Prediction of Type 2 Diabetes using Metagenomic Data and Identification of Taxonomic Biomarkers Metagenomik Veriler Kullanılarak Tip 2 Diyabetin Tahminlenmesi ve Taksonomik Biyobelirteçlerin Tanımlanması


Temiz M., Kuzudisli C., Yousef M., Bakir-Gungor B.

32nd IEEE Conference on Signal Processing and Communications Applications, SIU 2024, Mersin, Turkey, 15 - 18 May 2024 identifier

  • Publication Type: Conference Paper / Full Text
  • Doi Number: 10.1109/siu61531.2024.10600811
  • City: Mersin
  • Country: Turkey
  • Keywords: biomarker, disease prediction, machine learning, metagenomics, type 2 diabetes
  • Abdullah Gül University Affiliated: Yes

Abstract

Nowadays, different molecular levels of -omics data on diseases are generated and analyzing these data with machine learning methods is one of the popular research topics.
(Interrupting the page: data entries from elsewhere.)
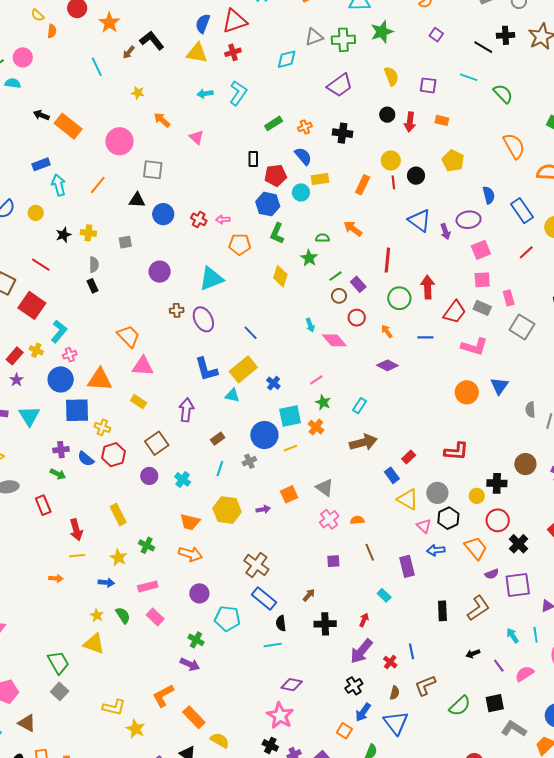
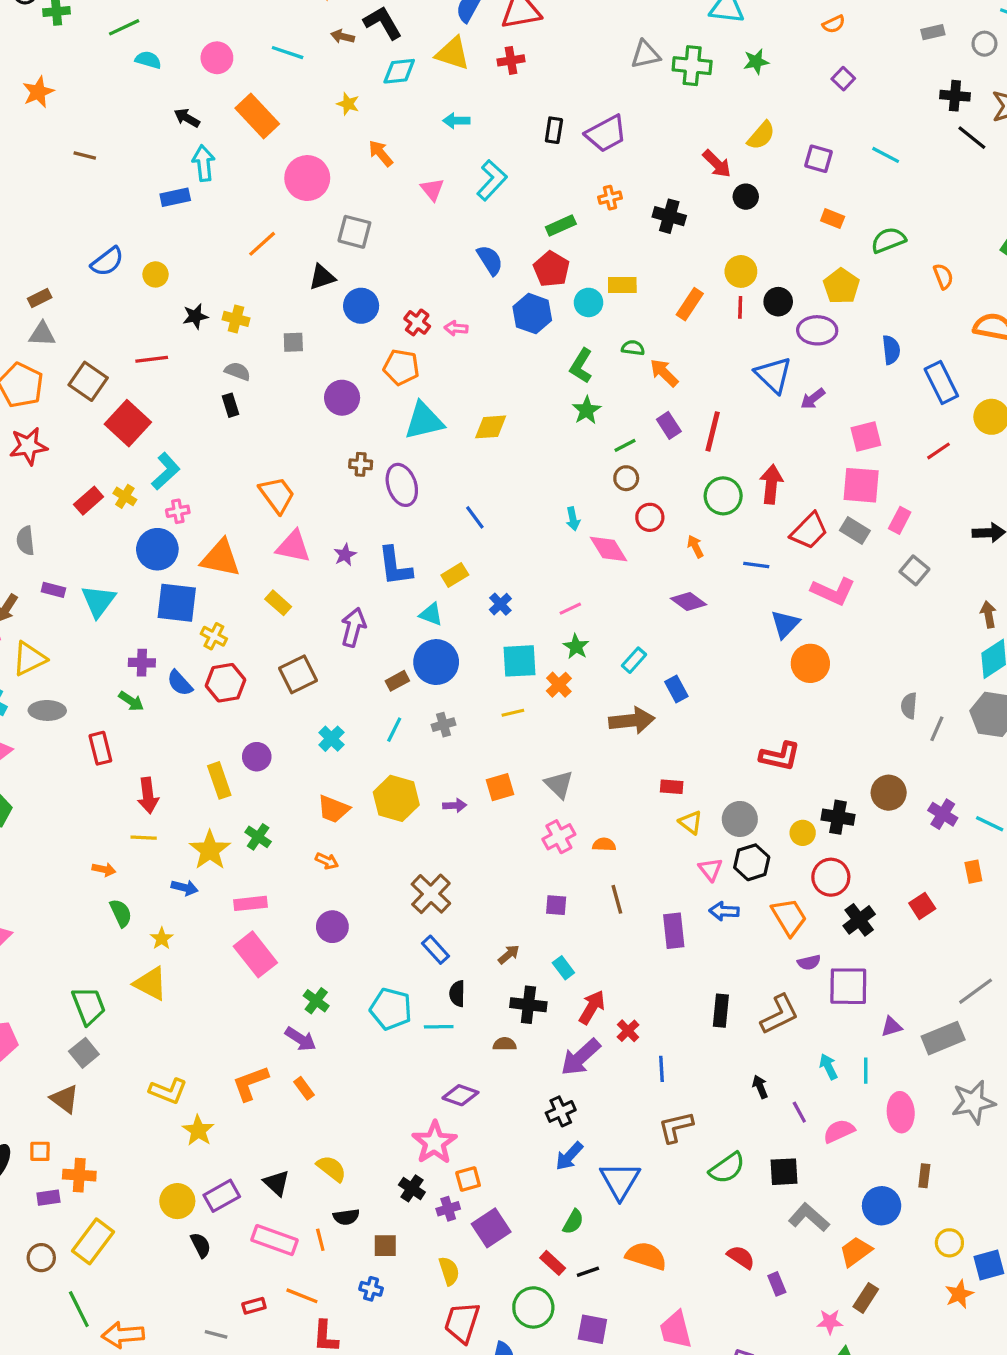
green star: (382, 32) -> (756, 62), size x0.7
black line: (483, 47) -> (972, 138), moved
brown arrow: (129, 52) -> (343, 36), turned 56
pink circle: (23, 57) -> (217, 58), moved
cyan diamond: (287, 59) -> (399, 71), moved
cyan line: (97, 67) -> (288, 53), turned -54
yellow semicircle: (391, 76) -> (761, 135), turned 54
purple trapezoid: (340, 85) -> (606, 134), moved
cyan L-shape: (238, 93) -> (492, 180), moved
green semicircle: (503, 94) -> (888, 240), moved, turned -75
red arrow: (410, 122) -> (717, 164), moved, turned -60
green rectangle: (274, 123) -> (561, 225), moved
orange rectangle: (68, 126) -> (257, 116), moved
orange semicircle: (514, 146) -> (943, 276), size x0.6
blue semicircle: (303, 156) -> (490, 260), moved
black rectangle: (253, 159) -> (554, 130), moved
red pentagon: (276, 175) -> (551, 269), turned 30
cyan arrow: (59, 185) -> (204, 163), moved
black triangle: (137, 200) -> (322, 277), turned -30
purple ellipse: (469, 220) -> (817, 330), moved
purple arrow: (445, 232) -> (813, 399), turned 63
green L-shape: (277, 233) -> (581, 366), moved
green semicircle: (323, 238) -> (633, 348), moved
orange pentagon: (240, 244) -> (401, 367), moved
red line: (41, 265) -> (152, 359), turned -48
gray semicircle: (94, 265) -> (238, 371), turned -77
yellow diamond: (280, 276) -> (491, 427), moved, turned 60
pink square: (482, 280) -> (861, 485), size x1.4
purple rectangle: (358, 284) -> (669, 425), moved
pink rectangle: (509, 298) -> (900, 520), turned 35
gray square: (522, 327) -> (914, 570), size x0.7
yellow rectangle: (243, 369) -> (455, 575), size x0.6
purple star: (16, 380) -> (345, 555), moved
blue triangle: (499, 386) -> (785, 624), moved
blue circle: (264, 435) -> (436, 662), moved
red rectangle: (409, 457) -> (672, 787), moved, turned 40
blue rectangle: (392, 475) -> (676, 689), moved
purple circle: (149, 476) -> (257, 757), moved
yellow triangle: (408, 499) -> (691, 822), size x0.7
orange arrow: (190, 554) -> (327, 861), size x0.6
yellow star: (118, 558) -> (210, 850), size x1.4
cyan rectangle: (384, 595) -> (563, 968), moved
blue rectangle: (264, 599) -> (436, 950), size x0.7
green semicircle: (123, 615) -> (121, 913), moved
pink rectangle: (155, 617) -> (255, 954), size x1.5
cyan pentagon: (227, 618) -> (391, 1009), moved
red arrow: (364, 620) -> (592, 1007), size x1.5
black arrow: (473, 654) -> (760, 1087), turned 80
red cross: (390, 662) -> (628, 1031), moved
brown semicircle: (395, 693) -> (505, 1044), moved, turned -112
orange rectangle: (194, 717) -> (304, 1088), moved, size x0.6
brown triangle: (27, 723) -> (65, 1099), moved
orange square: (344, 731) -> (468, 1179), moved, turned 35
Among these data, the use of metagenomic data to facilitate the diagnosis, detection and treatment of diseases is increasing day by day. Type 2 diabetes (T2D) is a chronic disease characterized by insulin resistance and progressive dysfunction of pancreatic beta cells. While the number of people with diabetes is increasing by around 8% annually, the cost of treating the disease is rising by 18% per year. Therefore, the number of studies on the diagnosis, development and progression of T2D is increasing over time. The aim of this study is to achieve higher machine learning performance by using fewer metagenomic features and to achieve better classification performance by reducing computational costs. In this study, we compare the performance of three different methods using T2D-related metagenomic data. First, the MetaPhlAn tool is used to calculate the taxonomic species and their relative abundances in each sample. The SVM-RCE, RCE-IFE and microBiomeGSM tools used in this study are methods that perform classification by grouping and scoring features and are known to work well on complex datasets. In this study, the best results were obtained with the RCE-IFE tool with an AUC of 0.72 with an average of 125 features information. In addition, key taxonomic species identified by these tools as associated with T2D are presented in comparison to the literature.